Data records
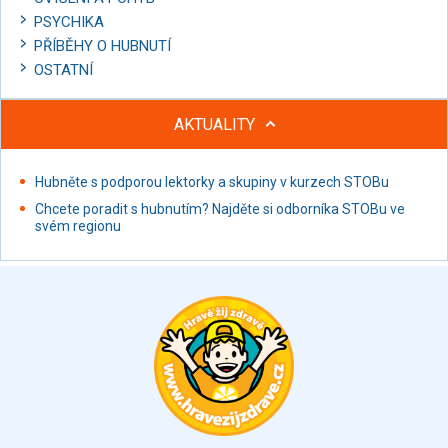
PSYCHIKA
PŘÍBĚHY O HUBNUTÍ
OSTATNÍ
AKTUALITY
Hubněte s podporou lektorky a skupiny v kurzech STOBu
Chcete poradit s hubnutím? Najděte si odborníka STOBu ve
svém regionu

## INSTRUCTIONS FOR THE TASK
Using the records above, report each line with the string "STOBu".

## EXERCISE SOLUTION
Hubněte s podporou lektorky a skupiny v kurzech STOBu
Chcete poradit s hubnutím? Najděte si odborníka STOBu ve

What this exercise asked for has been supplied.